To explore the association of malnutrition with the Mtb specific T cell response and treatment duration, we developed a multivariate model. Using a negative binomial mixed model, we evaluated the overall change in the Mtb specific CD4⁺ and CD8⁺ T cell response over 24 weeks of antituberculosis treatment, using BMI as a biomarker for nutritional status. Taking into account all available time points (n = 3), and BMI, the Mtb specific CD4⁺ T cell response was not significantly associated with treatment duration in the multivariate analysis (Table 3). In a parallel multivariate analysis, we analyzed the Mtb specific CD8⁺ T cell response adjusted for BMI. There was a significant difference in the Mtb specific CD8⁺ T cell response during the 24 week treatment interval (p<0.0001; Table 3). Furthermore, in a pairwise analysis, there was a significant difference from baseline to 8 weeks (p = 0.023) and from baseline to 24 weeks (p = 0.0003). The estimated Mtb specific CD8⁺ T cell response decreased by 58.4% at 24 weeks, with the majority of the decrease (38.7%) observed at 8 weeks.

We postulated that the Mtb specific CD8⁺ T cell response would be associated with other surrogates of bacterial burden such as AFB smear grade, delayed clearance of Mtb from sputum, or persistent culture positivity. However, baseline AFB smear grade was not associated with the magnitude of Mtb specific CD4⁺ or CD8⁺ T cell responses. Given the relative imprecision of the AFB smear grade, we sought to determine if quantitative mycobacterial cultures (CFU) were associated with Mtb specific CD4⁺ or CD8⁺ T cell responses. Of the 50 subjects with baseline and follow up microbiologic data, 35 (70%) had quantitative mycobacterial cultures performed at baseline and 14 (28%) again at week 4. Given the paucity of data at 4 weeks and lack of matching blood draw at that time, only the baseline data were analyzed. Using a negative binomial model, we found that baseline quantitative mycobacterial cultures of sputum were not correlated with the magnitude of the Mtb specific CD4⁺ or CD8⁺ T cell response (data not shown).
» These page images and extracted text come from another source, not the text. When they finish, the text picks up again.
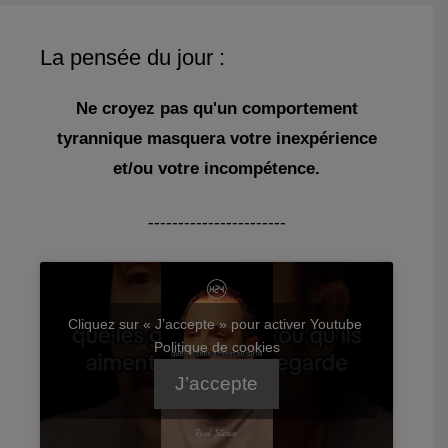
La pensée du jour :
Ne croyez pas qu'un comportement
tyrannique masquera votre inexpérience
et/ou votre incompétence.
-----------------------
Cliquez sur « J’accepte » pour activer Youtube
Politique de cookies
J’accepte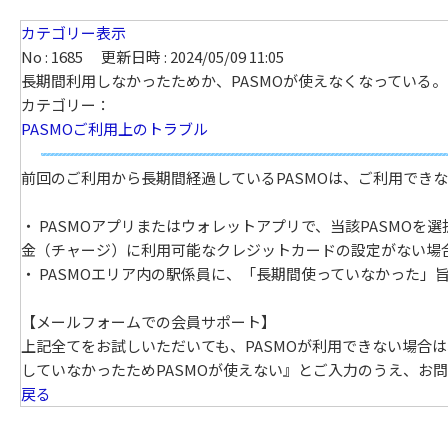
カテゴリー表示
No : 1685
更新日時 : 2024/05/09 11:05
長期間利用しなかったためか、PASMOが使えなくなっている。
カテゴリー：
PASMOご利用上のトラブル
前回のご利用から長期間経過しているPASMOは、ご利用でき
・ PASMOアプリまたはウォレットアプリで、当該PASMO
金（チャージ）に利用可能なクレジットカードの設定がない場
・ PASMOエリア内の駅係員に、「長期間使っていなかった」
【メールフォームでの会員サポート】
上記全てをお試しいただいても、PASMOが利用できない場合
していなかったためPASMOが使えない』とご入力のうえ、お
戻る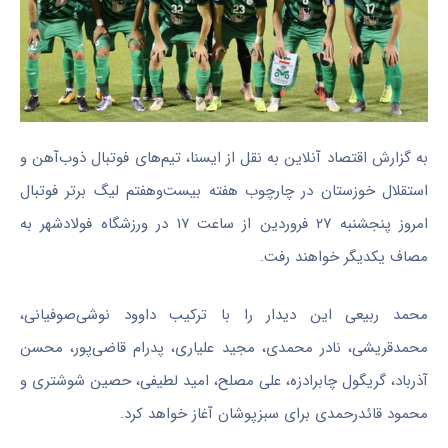
به گزارش اقتصاد آنلاین به نقل از ایسنا، تیم‌های فوتبال ذوب‌آهن و
استقلال خوزستان در چارچوب هفته بیست‌وهفتم لیگ برتر فوتبال
امروز پنجشنبه ۲۷ فروردین از ساعت ۱۷ در ورزشگاه فولادشهر به
مصاف یکدیگر خواهند رفت.
محمد ربیعی این دیدار را با ترکیب داوود نوشی‌صوفیانی،
محمدقریشی، نادر محمدی، مجید علیاری، پدرام قاضی‌پور، محسن
آذرباد، گریگول چابرادزه، علی مصلح، امید لطیفی، حصین شوشتری و
محمود قائدرحمدی برای سبزپوشان آغاز خواهد کرد.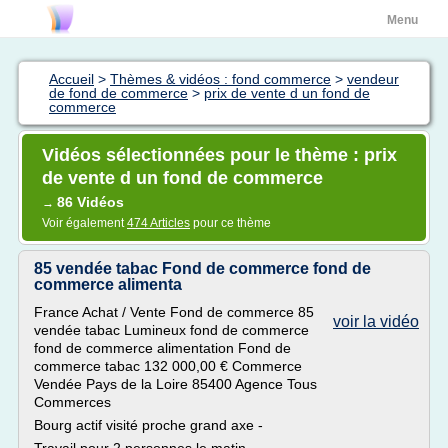
Menu
Accueil
>
Thèmes & vidéos : fond commerce
>
vendeur
de fond de commerce
>
prix de vente d un fond de
commerce
Vidéos sélectionnées pour le thème : prix
de vente d un fond de commerce
86 Vidéos
→
Voir également
474 Articles
pour ce thème
85 vendée tabac Fond de commerce fond de
commerce alimenta
France Achat / Vente Fond de commerce 85
voir la vidéo
vendée tabac Lumineux fond de commerce
fond de commerce alimentation Fond de
commerce tabac 132 000,00 € Commerce
Vendée Pays de la Loire 85400 Agence Tous
Commerces
Bourg actif visité proche grand axe -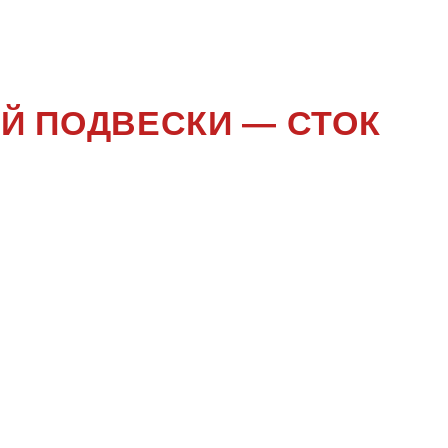
53
Й ПОДВЕСКИ — СТОК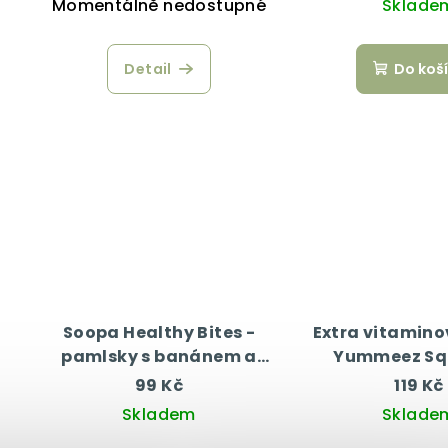
Momentálně nedostupné
Sklade
Detail
Do koš
Soopa Healthy Bites -
Extra vitamino
pamlsky s banánem a
Yummeez Sq
arašídovým máslem 50 g
Junior 10
99 Kč
119 Kč
Skladem
Sklade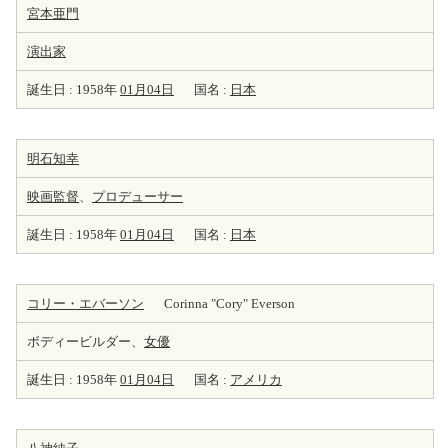
宮本亜門
演出家
誕生日 : 1958年
01月04日
国名 :
日本
明石知幸
映画監督
、
プロデューサー
誕生日 : 1958年
01月04日
国名 :
日本
コリー・エバーソン
Corinna "Cory" Everson
ボディービルダー、
女優
誕生日 : 1958年
01月04日
国名 :
アメリカ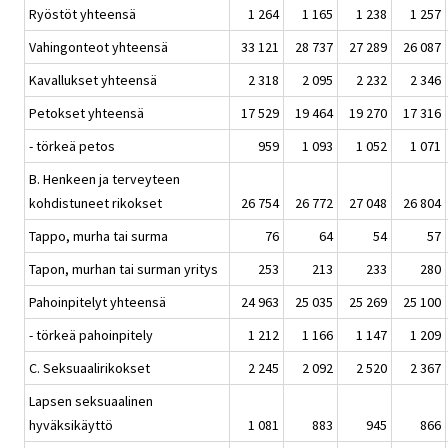
Ryöstöt yhteensä
1 264
1 165
1 238
1 257
Vahingonteot yhteensä
33 121
28 737
27 289
26 087
Kavallukset yhteensä
2 318
2 095
2 232
2 346
Petokset yhteensä
17 529
19 464
19 270
17 316
- törkeä petos
959
1 093
1 052
1 071
B. Henkeen ja terveyteen
kohdistuneet rikokset
26 754
26 772
27 048
26 804
Tappo, murha tai surma
76
64
54
57
Tapon, murhan tai surman yritys
253
213
233
280
Pahoinpitelyt yhteensä
24 963
25 035
25 269
25 100
- törkeä pahoinpitely
1 212
1 166
1 147
1 209
C. Seksuaalirikokset
2 245
2 092
2 520
2 367
Lapsen seksuaalinen
hyväksikäyttö
1 081
883
945
866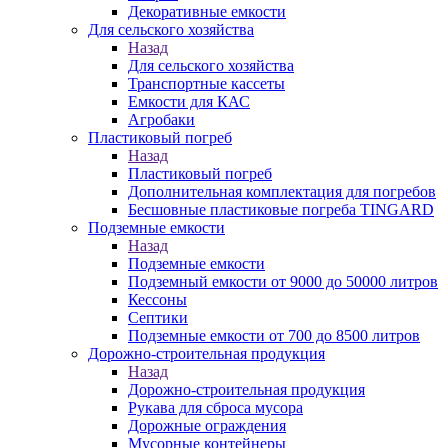
Декоративные емкости
Для сельского хозяйства
Назад
Для сельского хозяйства
Транспортные кассеты
Емкости для КАС
Агробаки
Пластиковый погреб
Назад
Пластиковый погреб
Дополнительная комплектация для погребов
Бесшовные пластиковые погреба TINGARD
Подземные емкости
Назад
Подземные емкости
Подземный емкости от 9000 до 50000 литров
Кессоны
Септики
Подземные емкости от 700 до 8500 литров
Дорожно-строительная продукция
Назад
Дорожно-строительная продукция
Рукава для сброса мусора
Дорожные ограждения
Мусорные контейнеры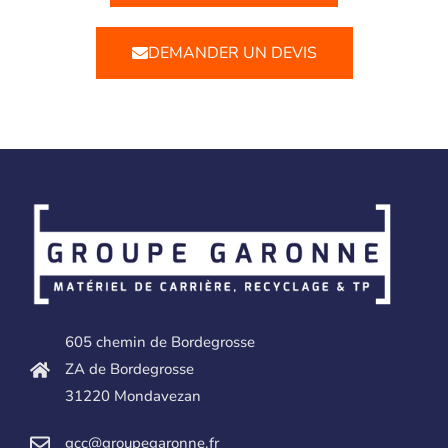
DEMANDER UN DEVIS
605 chemin de Bordegrosse
ZA de Bordegrosse
31220 Mondavezan
gcc@groupegaronne.fr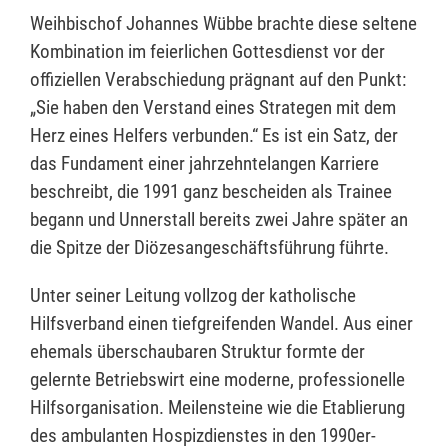
Weihbischof Johannes Wübbe brachte diese seltene
Kombination im feierlichen Gottesdienst vor der
offiziellen Verabschiedung prägnant auf den Punkt:
„Sie haben den Verstand eines Strategen mit dem
Herz eines Helfers verbunden.“ Es ist ein Satz, der
das Fundament einer jahrzehntelangen Karriere
beschreibt, die 1991 ganz bescheiden als Trainee
begann und Unnerstall bereits zwei Jahre später an
die Spitze der Diözesangeschäftsführung führte.
Unter seiner Leitung vollzog der katholische
Hilfsverband einen tiefgreifenden Wandel. Aus einer
ehemals überschaubaren Struktur formte der
gelernte Betriebswirt eine moderne, professionelle
Hilfsorganisation. Meilensteine wie die Etablierung
des ambulanten Hospizdienstes in den 1990er-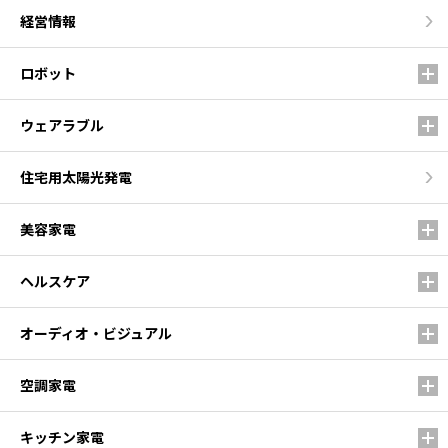
経営情報
ロボット
ウェアラブル
住宅用太陽光発電
美容家電
ヘルスケア
オーディオ・ビジュアル
空調家電
キッチン家電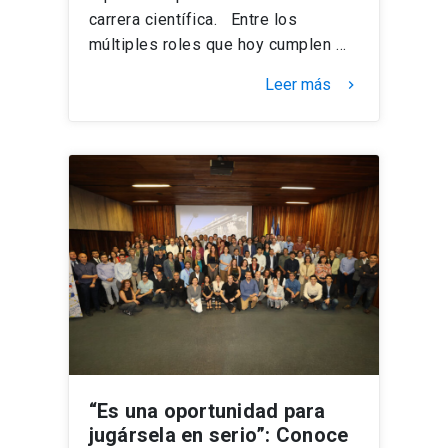
carrera científica. Entre los
múltiples roles que hoy cumplen …
Leer más
keyboard_arrow_right
“Es una oportunidad para
jugársela en serio”: Conoce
We also postulated that subjects with delayed mycobacterial clearance or treatment failure would have persistently elevated Mtb specific CD8⁺ T cell responses. However, as shown in Table 2, over one-half (57%) were smear negative and three-quarters (73.5%) were culture negative at 8 weeks. Furthermore, subjects had a dramatic decline by several logs in quantitative cultures by week 4 (Figure 5; p = 0.0005). For the subset that required 9 months of therapy due to AFB positive sputum at 8 weeks (n = 21), follow up cultures at nine months remained negative (data not shown). As a result, we were unable to establish a direct correlation between microbiologic measures of bacterial burden and the Mtb specific T cell response.